- [Problem details] What is the number of lines in the entries that contain the word "einen"? Reply with that number only.

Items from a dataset
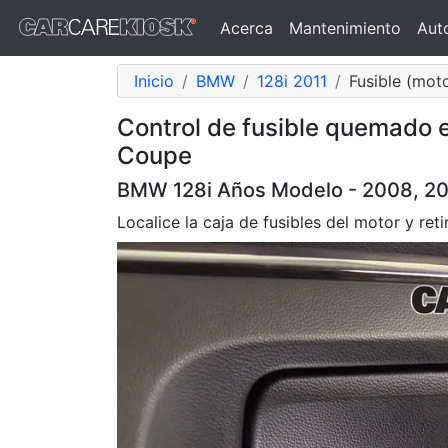
Acerca
Mantenimiento
Aut
Inicio
BMW
128i 2011
Fusible (moto
Control de fusible quemado 
Coupe
BMW 128i Años Modelo - 2008, 200
Localice la caja de fusibles del motor y reti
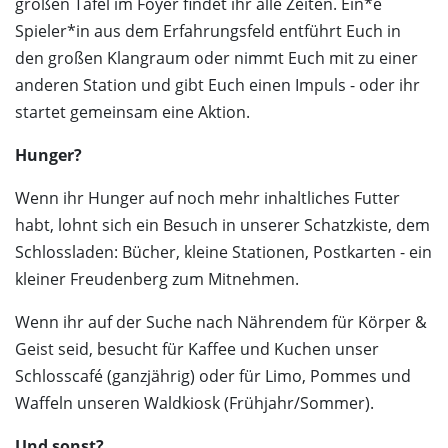
großen Tafel im Foyer findet ihr alle Zeiten. Ein*e
Spieler*in aus dem Erfahrungsfeld entführt Euch in
den großen Klangraum oder nimmt Euch mit zu einer
anderen Station und gibt Euch einen Impuls - oder ihr
startet gemeinsam eine Aktion.
Hunger?
Wenn ihr Hunger auf noch mehr inhaltliches Futter
habt, lohnt sich ein Besuch in unserer Schatzkiste, dem
Schlossladen: Bücher, kleine Stationen, Postkarten - ein
kleiner Freudenberg zum Mitnehmen.
Wenn ihr auf der Suche nach Nährendem für Körper &
Geist seid, besucht für Kaffee und Kuchen unser
Schlosscafé (ganzjährig) oder für Limo, Pommes und
Waffeln unseren Waldkiosk (Frühjahr/Sommer).
Und sonst?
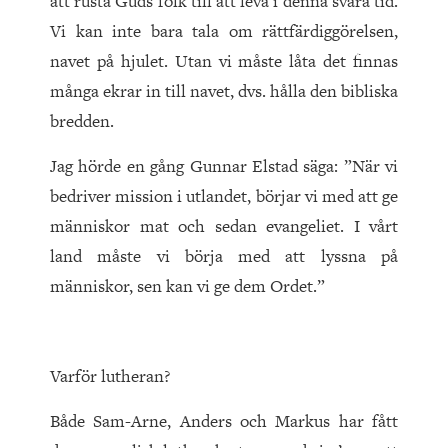
att rusta Guds folk till att leva i denna svåra tid.
Vi kan inte bara tala om rättfärdiggörelsen,
navet på hjulet. Utan vi måste låta det finnas
många ekrar in till navet, dvs. hålla den bibliska
bredden.
Jag hörde en gång Gunnar Elstad säga: ”När vi
bedriver mission i utlandet, börjar vi med att ge
människor mat och sedan evangeliet. I vårt
land måste vi börja med att lyssna på
människor, sen kan vi ge dem Ordet.”
Varför lutheran?
Både Sam-Arne, Anders och Markus har fått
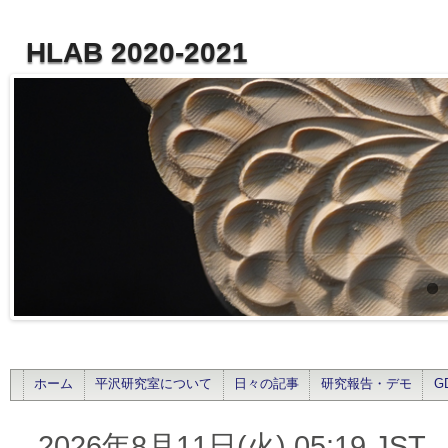
HLAB 2020-2021
ホーム
平沢研究室について
日々の記事
研究報告・デモ
G
2026年8月11日(火) 05:19 JST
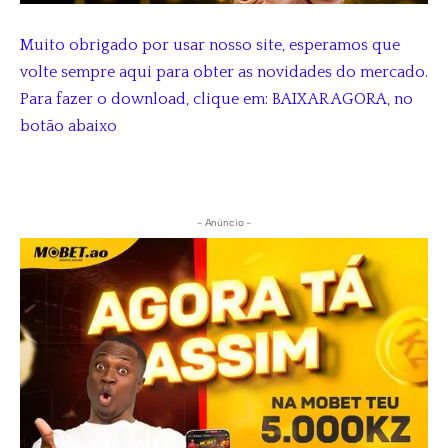
Muito obrigado por usar nosso site, esperamos que
volte sempre aqui para obter as novidades do mercado.
Para fazer o download, clique em: BAIXAR AGORA, no
botão abaixo
- Anúncio -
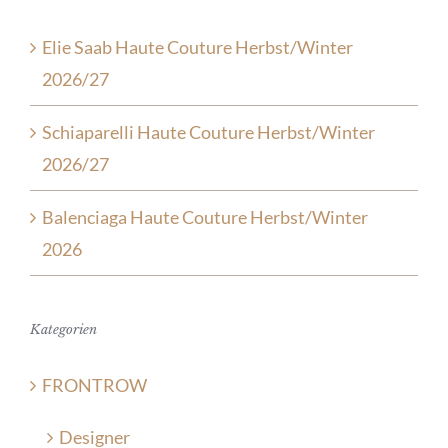
Elie Saab Haute Couture Herbst/Winter
2026/27
Schiaparelli Haute Couture Herbst/Winter
2026/27
Balenciaga Haute Couture Herbst/Winter
2026
Kategorien
FRONTROW
Designer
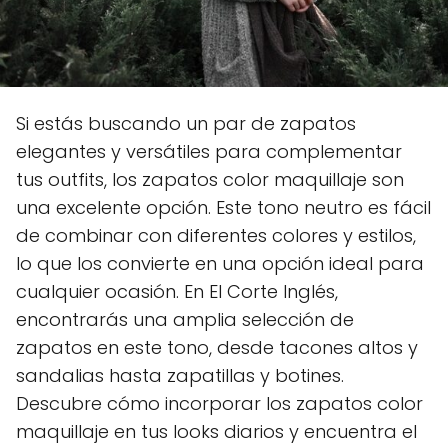
Si estás buscando un par de zapatos
elegantes y versátiles para complementar
tus outfits, los zapatos color maquillaje son
una excelente opción. Este tono neutro es fácil
de combinar con diferentes colores y estilos,
lo que los convierte en una opción ideal para
cualquier ocasión. En El Corte Inglés,
encontrarás una amplia selección de
zapatos en este tono, desde tacones altos y
sandalias hasta zapatillas y botines.
Descubre cómo incorporar los zapatos color
maquillaje en tus looks diarios y encuentra el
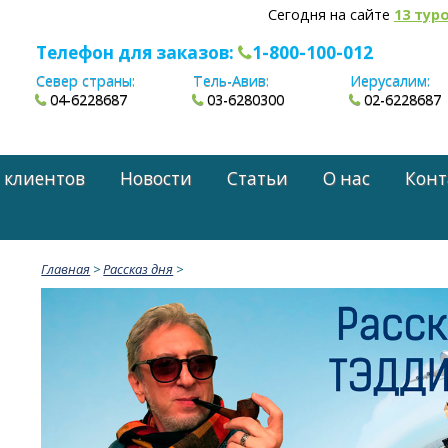
Сегодня на сайте
13 тур
Телефон для заказов:
1-800-100-012
Север страны:
Тель-Авив:
Иерусалим:
04-6228687
03-6280300
02-6228687
 клиентов
Новости
Статьи
О нас
Конт
Главная
>
Рассказ дня
>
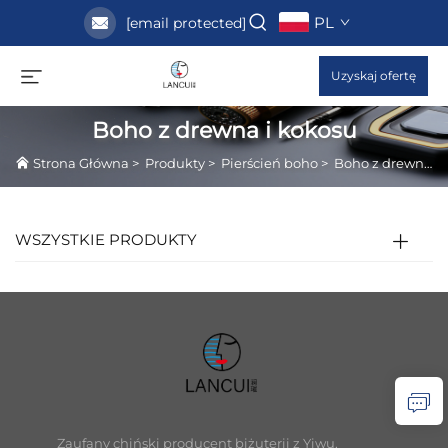
PL
[email protected]
Uzyskaj ofertę
Boho z drewna i kokosu
Strona Główna
>
Produkty
>
Pierścień boho
>
Boho z drewna i kokosu
WSZYSTKIE PRODUKTY
Zaufany chiński producent biżuterii z Yiwu,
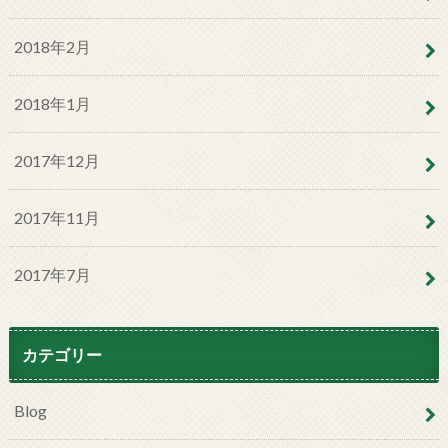
2018年2月
2018年1月
2017年12月
2017年11月
2017年7月
カテゴリー
Blog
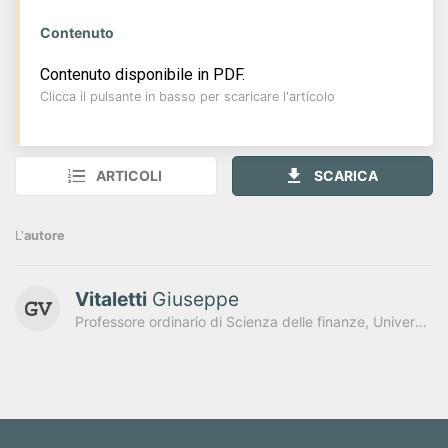
Contenuto
Contenuto disponibile in PDF.
Clicca il pulsante in basso per scaricare l'articolo
ARTICOLI
SCARICA
L'
autore
Vitaletti
Giuseppe
Professore ordinario di Scienza delle finanze, Università della Tuscia, Viterbo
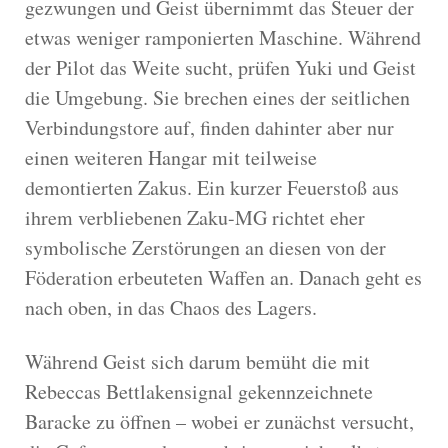
gezwungen und Geist übernimmt das Steuer der
etwas weniger ramponierten Maschine. Während
der Pilot das Weite sucht, prüfen Yuki und Geist
die Umgebung. Sie brechen eines der seitlichen
Verbindungstore auf, finden dahinter aber nur
einen weiteren Hangar mit teilweise
demontierten Zakus. Ein kurzer Feuerstoß aus
ihrem verbliebenen Zaku-MG richtet eher
symbolische Zerstörungen an diesen von der
Föderation erbeuteten Waffen an. Danach geht es
nach oben, in das Chaos des Lagers.
Während Geist sich darum bemüht die mit
Rebeccas Bettlakensignal gekennzeichnete
Baracke zu öffnen – wobei er zunächst versucht,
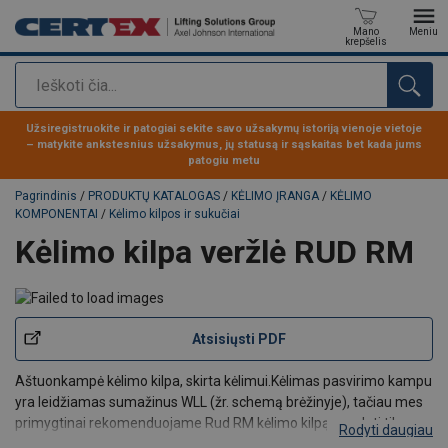
Mano
Meniu
krepšelis
Paieška
Produktas buvo pridėtas prie jūsų užklausos
Užsiregistruokite ir patogiai sekite savo užsakymų istoriją vienoje vietoje
– matykite ankstesnius užsakymus, jų statusą ir sąskaitas bet kada jums
patogiu metu
Pagrindinis
/
PRODUKTŲ KATALOGAS
/
KĖLIMO ĮRANGA
/
KĖLIMO
KOMPONENTAI
/
Kėlimo kilpos ir sukučiai
Kėlimo kilpa veržlė RUD RM
Atsisiųsti PDF
Aštuonkampė kėlimo kilpa, skirta kėlimui.
Kėlimas pasvirimo kampu
yra leidžiamas sumažinus WLL (žr. schemą brėžinyje), tačiau mes
primygtinai rekomenduojame Rud RM kėlimo kilpą naudoti tik
Rodyti daugiau
tiesiam kėlimui.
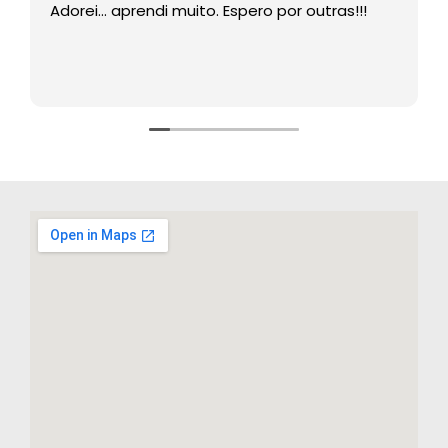
Adorei… aprendi muito. Espero por outras!!!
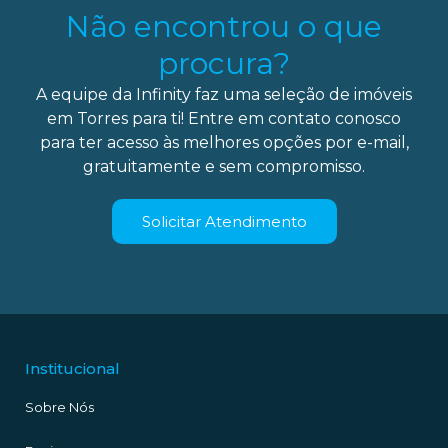
Não encontrou o que
procura?
A equipe da Infinity faz uma seleção de imóveis
em Torres para ti! Entre em contato conosco
para ter acesso às melhores opções por e-mail,
gratuitamente e sem compromisso.
Solicitar Atendimento
Institucional
Sobre Nós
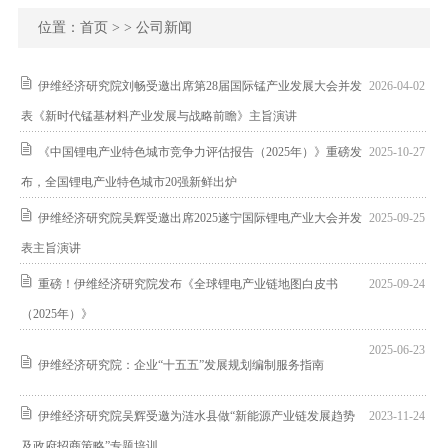
位置：
首页
> > 公司新闻
伊维经济研究院刘畅受邀出席第28届国际锰产业发展大会并发
2026-04-02
表《新时代锰基材料产业发展与战略前瞻》主旨演讲
《中国锂电产业特色城市竞争力评估报告（2025年）》重磅发
2025-10-27
布，全国锂电产业特色城市20强新鲜出炉
伊维经济研究院吴辉受邀出席2025遂宁国际锂电产业大会并发
2025-09-25
表主旨演讲
重磅！伊维经济研究院发布《全球锂电产业链地图白皮书
2025-09-24
（2025年）》
2025-06-23
伊维经济研究院：企业“十五五”发展规划编制服务指南
伊维经济研究院吴辉受邀为涟水县做“新能源产业链发展趋势
2023-11-24
及政府招商策略”专题培训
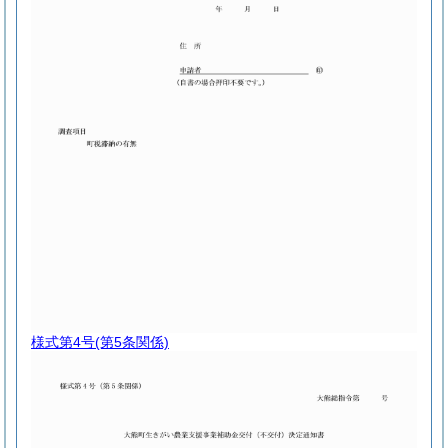
様式第4号
(第5条関係)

- [Solution to this exercise] 2